Reconnaissance d’image avec Apprentissage Automatique sur Python, Réseau neuronal convolutif

source: the irish times, Pól Ó Muirí

Après avoir prétraité les données, il est temps de construire notre modèle pour effectuer la tâche de reconnaissance d’image. L’une des techniques consiste à utiliser un réseau de neurones à convolution.

Cet article fait suite à l’article que j’ai écrit sur le traitement d’images. Après avoir rendu les données disponibles pour la tâche de reconnaissance d’image, il est temps de créer un algorithme qui exécutera la tâche. Parmi les nombreuses techniques utilisées pour reconnaître les images en tant que modèle perceptron multicouche, le réseau neuronal à convolution (CNN) apparaît comme très efficace. Dans cet article, nous verrons comment créer un CNN et comment l’appliquer à un ensemble de données d’images.

Lorsque nous commençons à construire un modèle de reconnaissance d’image pour la première fois, il est généralement judicieux de l’entraîner et de l’évaluer sur un ensemble de données relativement simple.
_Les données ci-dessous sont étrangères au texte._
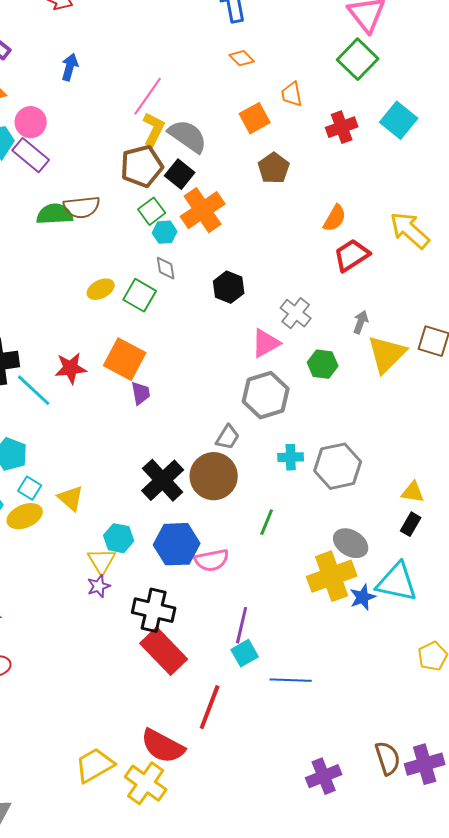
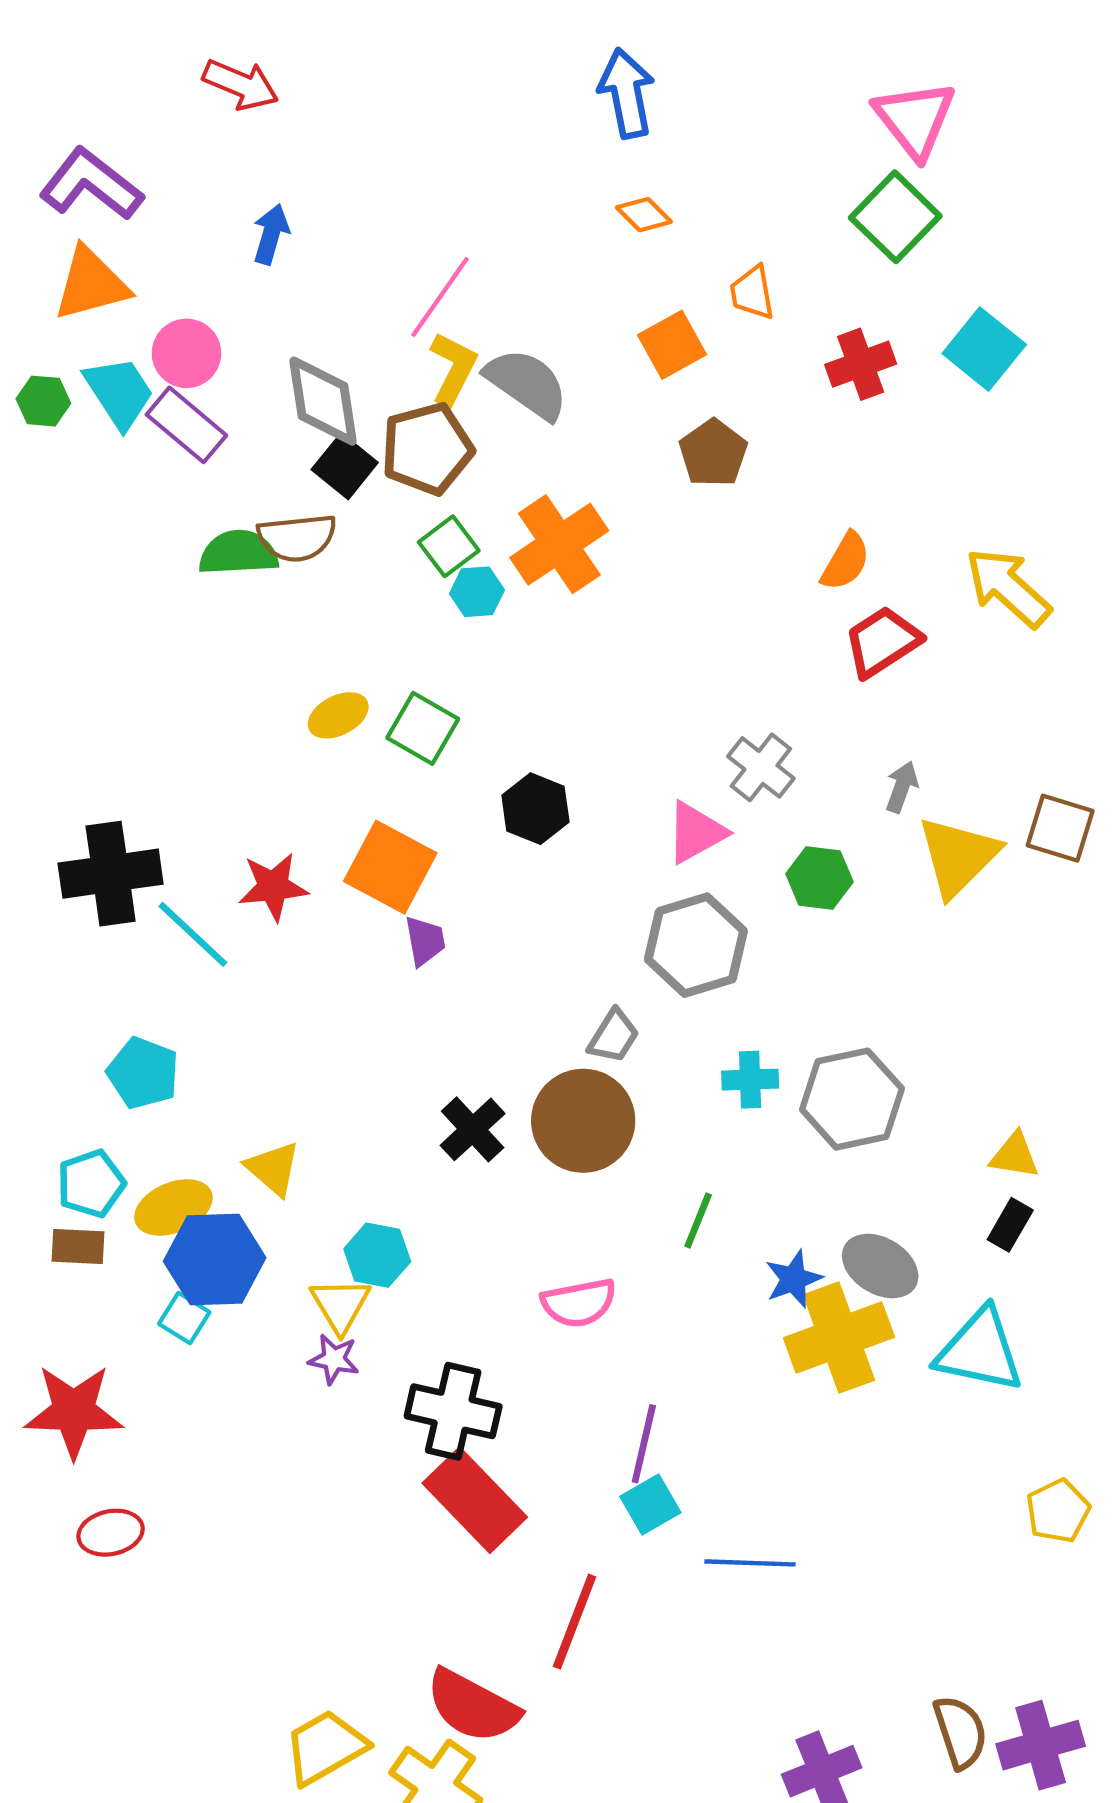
black square: (180, 174) -> (345, 466), moved
gray diamond: (166, 268) -> (323, 401), moved, size x1.8
black hexagon: (229, 287) -> (535, 809), moved
black cross: (163, 480) -> (473, 1129), size x0.7
cyan square: (30, 488) -> (184, 1318), moved
blue hexagon: (177, 544) -> (215, 1259), moved
purple star: (99, 586) -> (334, 1359), turned 30
blue star: (363, 597) -> (793, 1279), moved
L’une des tâches les plus simples que nous puissions effectuer est la reconnaissance manuscrite des chiffres. Étant donné une image d’un chiffre manuscrit (i.e., 0, 1, …, 9), nous voulons que notre modèle puisse classer correctement sa valeur numérique. Bien que cette tâche semble relativement simple, elle est en fait utilisée assez souvent dans la vie réelle, comme l’extraction automatique des numéros de carte de crédit d’une image. L’ensemble de données que nous utiliserons pour la reconnaissance des chiffres est l’ensemble de données MNIST, qui est l’ensemble de données utilisé pour la reconnaissance des chiffres basée sur l’apprentissage automatique.

La base de données MNIST (Modified National Institute of Standards and Technology) contient 60 000 exemples de formation et 10 000 exemples de tests. La base de données contient des chiffres manuscrits en niveaux de gris qui ont été redimensionnés pour tenir dans une boîte de pixels 20×20, qui a ensuite été centrée dans une image 28×28 (avec des espaces). La base de données MNIST est accessible via Python.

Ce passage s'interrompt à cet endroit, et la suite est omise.